6

I am trying to save and load scikit-learn model but facing issues when the save and load are happening on different python versions. Here what I have tried:

  1. Using pickle to save a model in python3 and deserialize in python2.This works for some of the models like LR,SVM but it fails for KNN.

    >>> pickle.load(open("inPy3.pkl", 'rb')) #KNN model
    ValueError: non-string names in Numpy dtype unpickling
    
  2. Also , I tried to serialize and deserialize in json using jsonpickle but getting the following error.

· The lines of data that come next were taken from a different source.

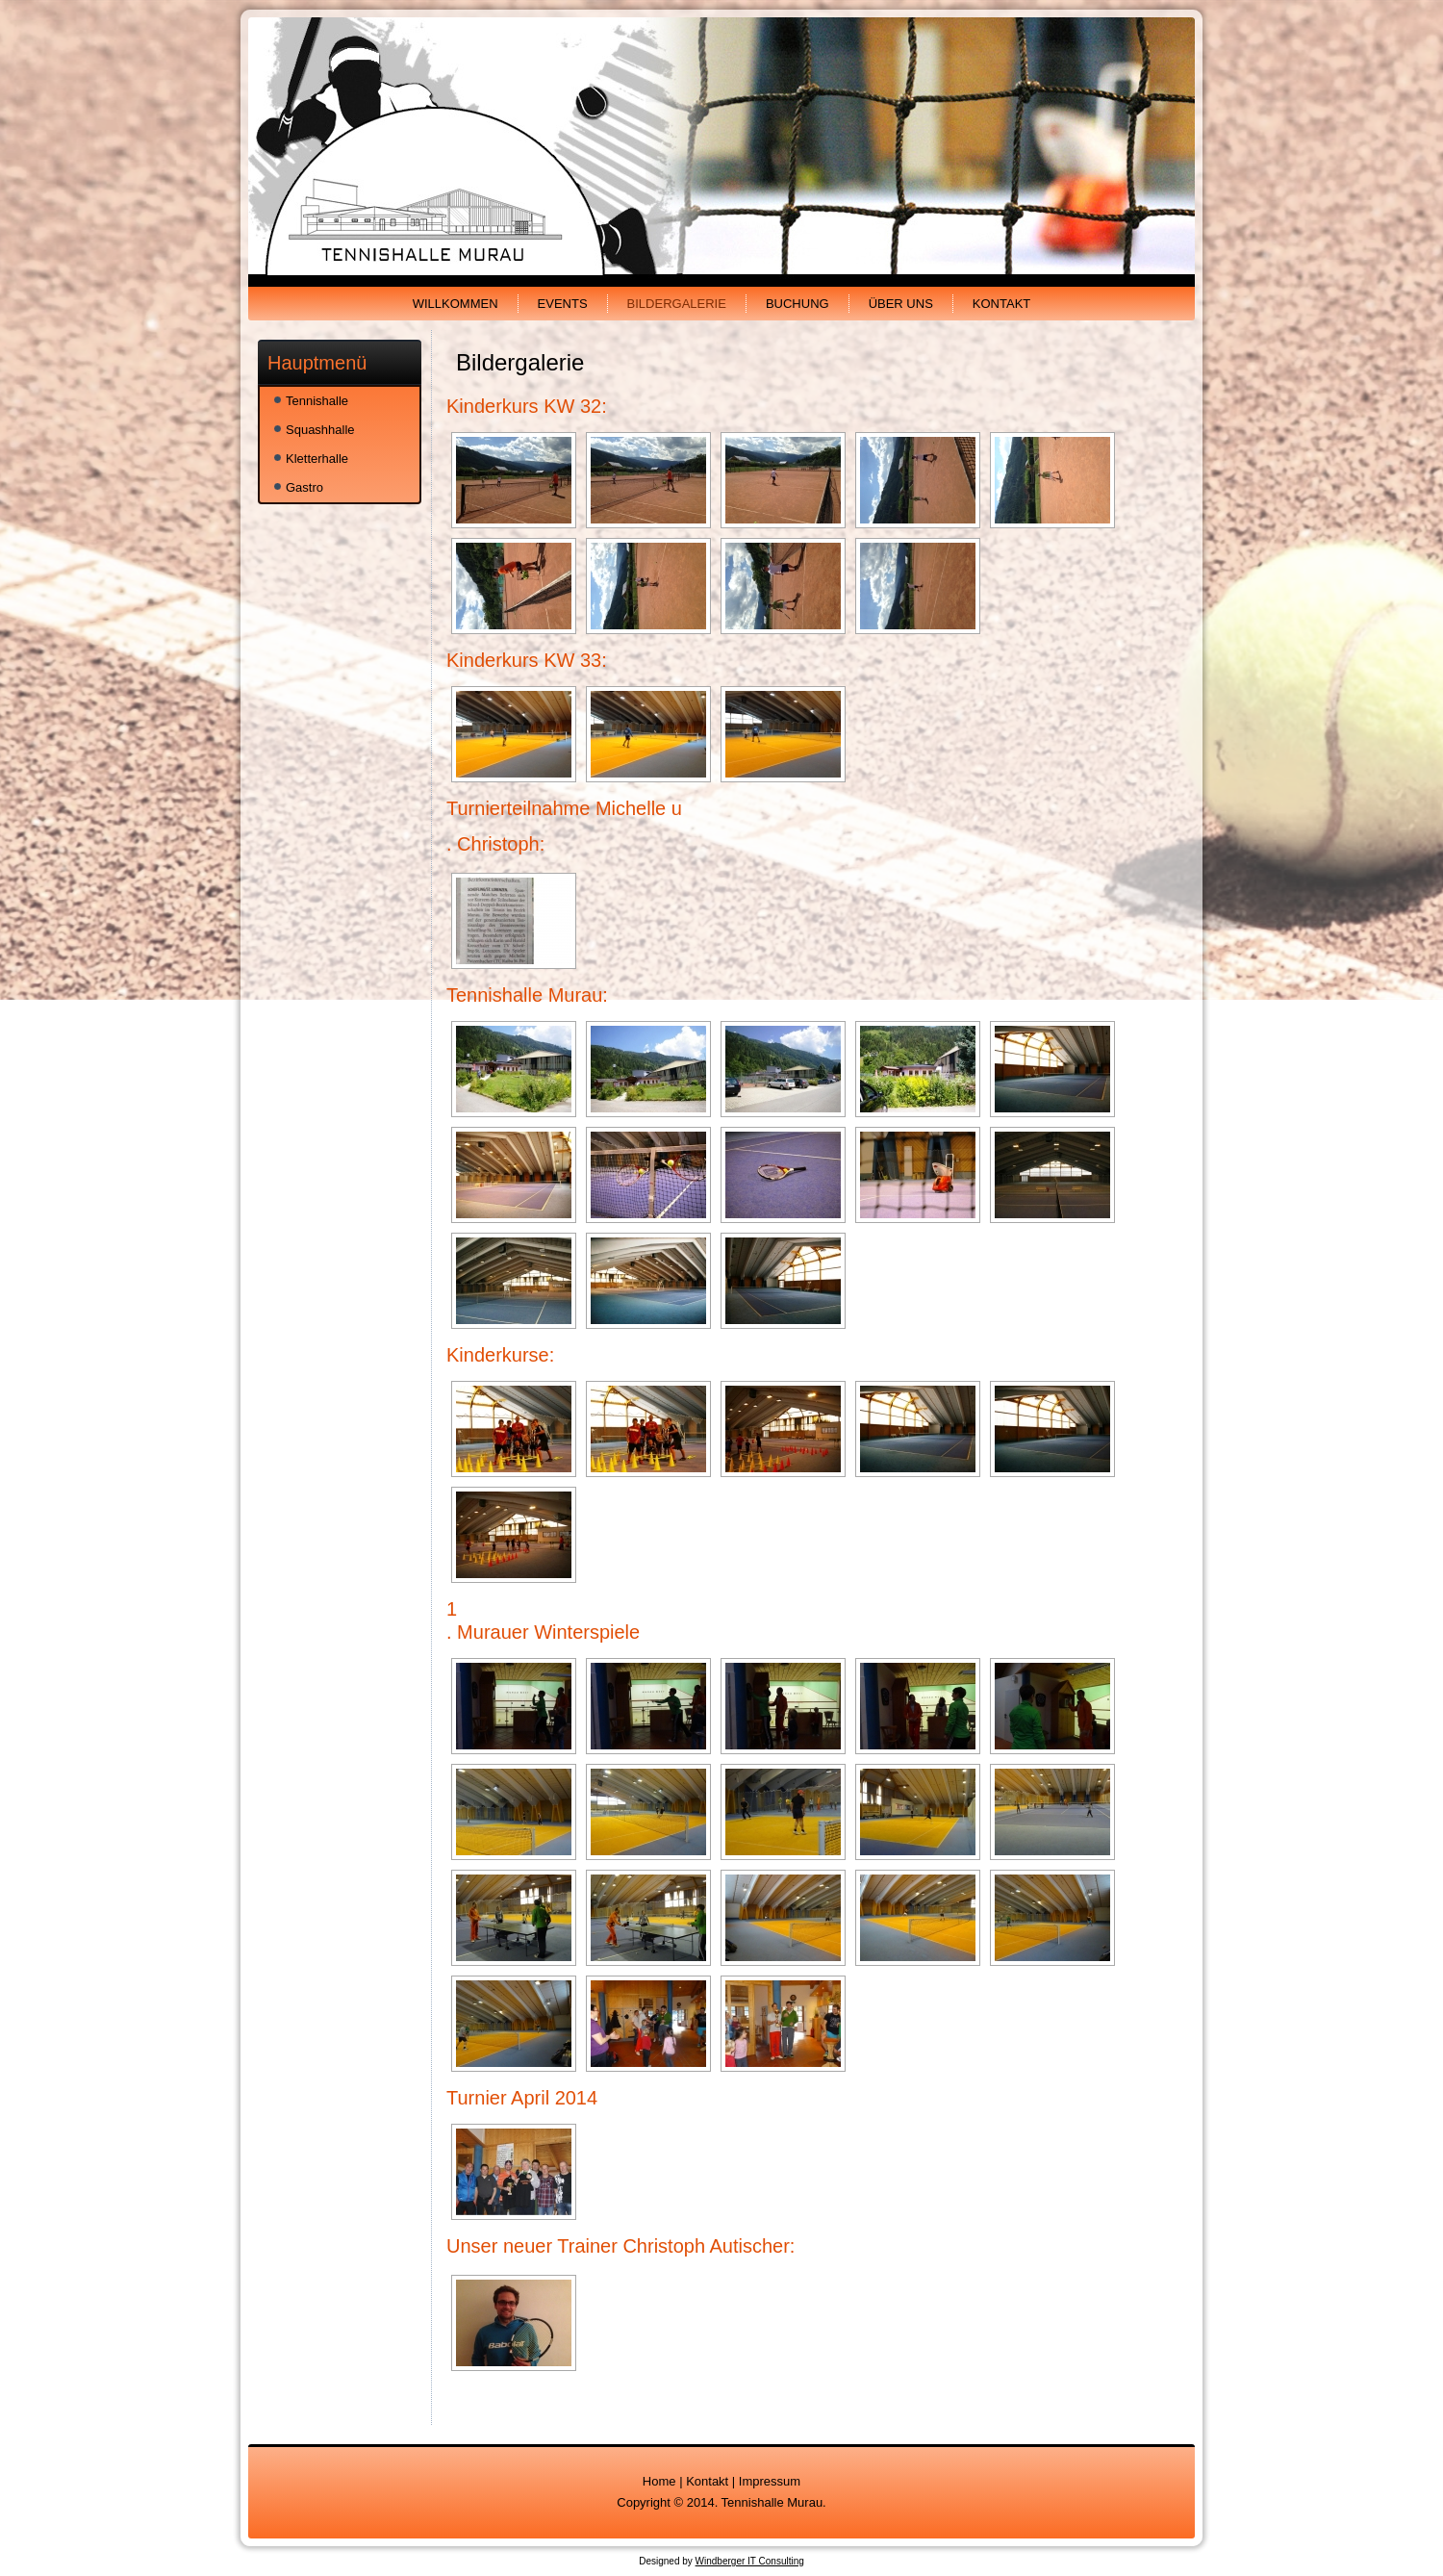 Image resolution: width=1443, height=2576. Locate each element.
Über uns (901, 303)
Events (563, 303)
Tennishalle (317, 401)
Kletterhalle (317, 458)
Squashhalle (320, 429)
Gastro (304, 487)
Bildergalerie (676, 303)
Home (659, 2481)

    data = jsonpickle.encode(lr) #lr = logisticRegression Model
    jsonpickle.decode(data)
    AttributeError: 'dict' object has no attribute '__name__'
    

Also, I want to know if there is some utility which I can use to serialize and deserialize scikit-learn model objects to human readable format (json,xml,protobuf etc).

rishabh.bhardwaj
  • 378
  • 4
  • 12
  • I suspect this may be an issue with the pickling protocol you use. https://docs.python.org/3/library/pickle.html#pickle-protocols If you are going to pickle something in python 3 and need to use it in Python 2, use `protocol=2` keyword argument in the `pickle.dump` method, which is the highest protocol understood by pickle in Python 2. – juanpa.arrivillaga Jul 12 '16 at 05:58
  • @juanpa.arrivillaga I tried this but getting the same error. In python3:: pickle.dump(neigh, open("knn_ser_py3.pkl", 'wb'), protocol=2, fix_imports=True) , In python2:: reconstructed = pickle.load(open("knn_ser_py3.pkl", 'rb')) ValueError: non-string names in Numpy dtype unpickling – rishabh.bhardwaj Jul 12 '16 at 06:19

1 Answers1

2

Instead of pickling whole models, you can extract and store their coefficients. Then load coefficients and init models with them.

Related to sklearn upgrade question. Similar approach will be valid for python versions.

Julia Meshcheryakova
  • 3,162
  • 3
  • 22
  • 42